Que es mentira que los sentimientos de las otras personas no me importan. Me intereso por quienes me rodean. Así como me entristece ver llorar, puedo reír junto a quien se divierte.
Que puedo amar, porque quizá de todas las cosas que tuve que aprender o entender, amar siempre ha sido la más sencilla.
Que preferiría no tener rabietas, pero es mi forma de expresar frustración, tan válida como tu puñetazo sobre la mesa o tu palabrota “involuntaria”. No soy agresivo. No soy caprichoso.
Que todos los días al abrir mis ojos comienzo pensando que viviré muchas cosas nuevas, algunas me resultarán difíciles, pero de eso se trata, de enfrentar los retos del día a día.
Que me gusta ser motivado y desearía que jamás escuchara que no puedo hacer algo sin intentarlo siquiera. Puedo ser tan independiente como se me permita. La compasión es algo que me hiere mucho.
Que me encanta que hablen bien de mí, esté o no esté presente, y que aquello que no esté bien me lo hagan saber. ¿Quién dijo que no tolero la crítica constructiva? Corregirme es parte del proceso.

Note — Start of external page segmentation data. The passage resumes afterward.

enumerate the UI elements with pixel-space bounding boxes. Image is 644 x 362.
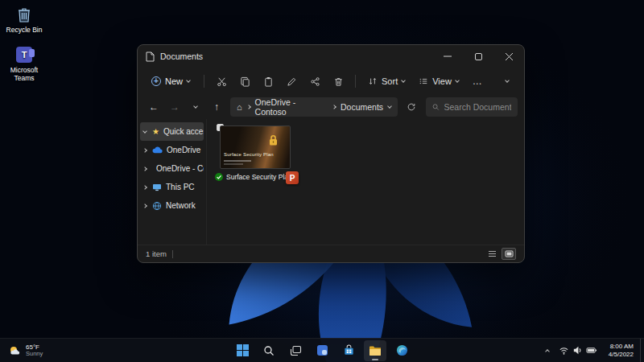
chevron-down-icon — [401, 78, 406, 83]
widgets-button[interactable] — [311, 340, 333, 361]
show-desktop-button[interactable] — [640, 339, 644, 362]
expand-chevron-icon[interactable] — [142, 185, 147, 190]
view-button[interactable]: View — [413, 73, 464, 89]
thumbnail-title-text: Surface Security Plan — [224, 152, 274, 157]
taskbar-clock[interactable]: 8:00 AM 4/5/2022 — [602, 343, 640, 358]
sidebar-item-onedrive[interactable]: OneDrive — [140, 141, 204, 159]
delete-button[interactable] — [328, 71, 349, 92]
recent-locations-button[interactable] — [186, 97, 205, 117]
weather-widget[interactable]: 65°F Sunny — [0, 339, 51, 362]
expand-chevron-icon[interactable] — [142, 148, 147, 153]
back-button[interactable]: ← — [144, 97, 163, 117]
chevron-down-icon — [186, 78, 191, 83]
search-input[interactable] — [444, 102, 511, 112]
desktop-icon-label: Microsoft Teams — [2, 66, 47, 82]
expand-chevron-icon[interactable] — [142, 129, 147, 134]
statusbar-divider — [172, 250, 173, 258]
more-options-button[interactable]: … — [467, 71, 488, 92]
this-pc-icon — [152, 183, 162, 191]
sidebar-item-quick-access[interactable]: ★ Quick access — [140, 122, 204, 141]
title-bar[interactable]: Documents — [138, 45, 524, 68]
rename-button[interactable] — [281, 71, 302, 92]
breadcrumb-documents[interactable]: Documents — [341, 102, 383, 112]
new-button-label: New — [165, 76, 183, 86]
chevron-down-icon — [455, 78, 460, 83]
large-icons-view-button[interactable] — [502, 248, 516, 260]
copy-icon — [240, 76, 250, 87]
sidebar-item-label: OneDrive — [167, 146, 200, 154]
new-button[interactable]: + New — [144, 73, 197, 89]
minimize-button[interactable] — [432, 45, 463, 68]
file-list[interactable]: Surface Security Plan P — [207, 119, 524, 245]
sidebar-item-onedrive-contoso[interactable]: OneDrive - Contoso — [140, 159, 204, 178]
clock-time: 8:00 AM — [610, 343, 634, 351]
maximize-button[interactable] — [463, 45, 493, 68]
microsoft-store-button[interactable] — [337, 340, 360, 361]
expand-chevron-icon[interactable] — [142, 167, 147, 171]
desktop-icon-microsoft-teams[interactable]: T Microsoft Teams — [2, 45, 47, 82]
sidebar-item-label: OneDrive - Contoso — [156, 164, 204, 173]
close-button[interactable] — [493, 45, 524, 68]
share-button[interactable] — [304, 71, 325, 92]
back-icon: ← — [149, 101, 159, 113]
search-box[interactable] — [426, 97, 518, 117]
taskbar-center-icons — [231, 339, 413, 362]
microsoft-store-icon — [343, 344, 355, 356]
thumbnail-text-line — [224, 160, 251, 162]
cut-button[interactable] — [211, 71, 232, 92]
minimize-icon — [444, 52, 452, 60]
desktop-icon-recycle-bin[interactable]: Recycle Bin — [2, 5, 47, 34]
chevron-down-icon — [193, 104, 198, 109]
address-dropdown-icon[interactable] — [387, 104, 392, 109]
details-view-button[interactable] — [485, 248, 499, 260]
delete-icon — [333, 76, 344, 87]
forward-icon: → — [170, 101, 180, 113]
up-icon: ↑ — [214, 101, 219, 113]
chevron-right-icon — [246, 105, 251, 109]
copy-button[interactable] — [234, 71, 255, 92]
view-icon — [419, 76, 428, 86]
teams-icon: T — [2, 45, 47, 64]
network-volume-battery-button[interactable] — [554, 339, 602, 362]
forward-button[interactable]: → — [165, 97, 184, 117]
file-explorer-window: Documents + New — [137, 44, 525, 263]
command-bar-expand-button[interactable] — [497, 71, 518, 92]
window-title: Documents — [160, 51, 203, 61]
rename-icon — [287, 76, 297, 87]
view-button-label: View — [432, 76, 452, 86]
sort-button[interactable]: Sort — [362, 73, 411, 89]
breadcrumb[interactable]: ⌂ OneDrive - Contoso Documents — [230, 97, 398, 117]
sort-icon — [368, 76, 378, 86]
sunny-weather-icon — [8, 344, 21, 357]
volume-icon — [572, 345, 583, 356]
onedrive-cloud-icon — [152, 146, 163, 154]
sidebar-item-this-pc[interactable]: This PC — [140, 178, 204, 196]
hidden-icons-button[interactable] — [541, 339, 554, 362]
refresh-icon — [407, 102, 416, 112]
network-icon — [152, 201, 162, 211]
navigation-pane: ★ Quick access OneDrive OneDrive - Conto… — [138, 119, 207, 245]
up-button[interactable]: ↑ — [207, 97, 226, 117]
task-view-icon — [290, 345, 302, 356]
synced-status-icon — [215, 173, 223, 181]
taskbar-search-button[interactable] — [258, 340, 280, 361]
task-view-button[interactable] — [284, 340, 307, 361]
expand-chevron-icon[interactable] — [142, 204, 147, 208]
details-view-icon — [488, 250, 497, 257]
chevron-up-icon — [545, 349, 550, 354]
breadcrumb-onedrive-contoso[interactable]: OneDrive - Contoso — [255, 97, 328, 117]
file-tile-surface-security-plans[interactable]: Surface Security Plan P — [215, 125, 295, 181]
file-explorer-button[interactable] — [364, 340, 386, 361]
paste-button[interactable] — [258, 71, 279, 92]
lock-icon — [268, 134, 279, 146]
document-icon — [146, 51, 155, 62]
start-button[interactable] — [231, 340, 254, 361]
item-count: 1 item — [146, 249, 167, 258]
refresh-button[interactable] — [402, 97, 421, 117]
edge-button[interactable] — [390, 340, 413, 361]
sidebar-item-network[interactable]: Network — [140, 196, 204, 215]
address-bar: ← → ↑ ⌂ OneDrive - Contoso Documents — [138, 95, 524, 119]
paste-icon — [263, 76, 274, 87]
desktop-icon-label: Recycle Bin — [2, 26, 47, 34]
clock-date: 4/5/2022 — [609, 351, 634, 359]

Que deberían dejar de buscar culpables y, mejor, buscar maneras de hacer más inclusivo este mundo para personas como yo. Los derechos son universales, no excluyentes.
Que necesito sentirme parte de la sociedad, que aprendo de las otras personas y seguro que ellos aprenden mucho de mí.
Que no soy el estereotipo de las películas de Hollywood. No me gusta que crean prejuicios basándose en el guión de una película.
Que la palabra “autismo” no debería convertirse en un insulto o en un término peyorativo. Cuando de este modo la usan, me maltratan a mí y a toda una comunidad.
Que no existen las curas milagrosas, los milagros suceden todos los días, cada vez que derribamos mitos. El autismo no se cura, se comprende.
Que no sé qué es el autismo, pero sé que lucharé sin detenerme por vencer las barreras que éste me impone.
Que antes de preguntarme lo que “tengo” prefiero que preguntes mi nombre. Soy Juan Sebastián y tengo autismo. Soy una persona como cualquier otra, con una forma distinta de ver y sentir el mundo.»
Y QUE EL MUNDO LO SEPA SERÁ NUESTRO RETO EN LA SEMANA DEL DEPORTE.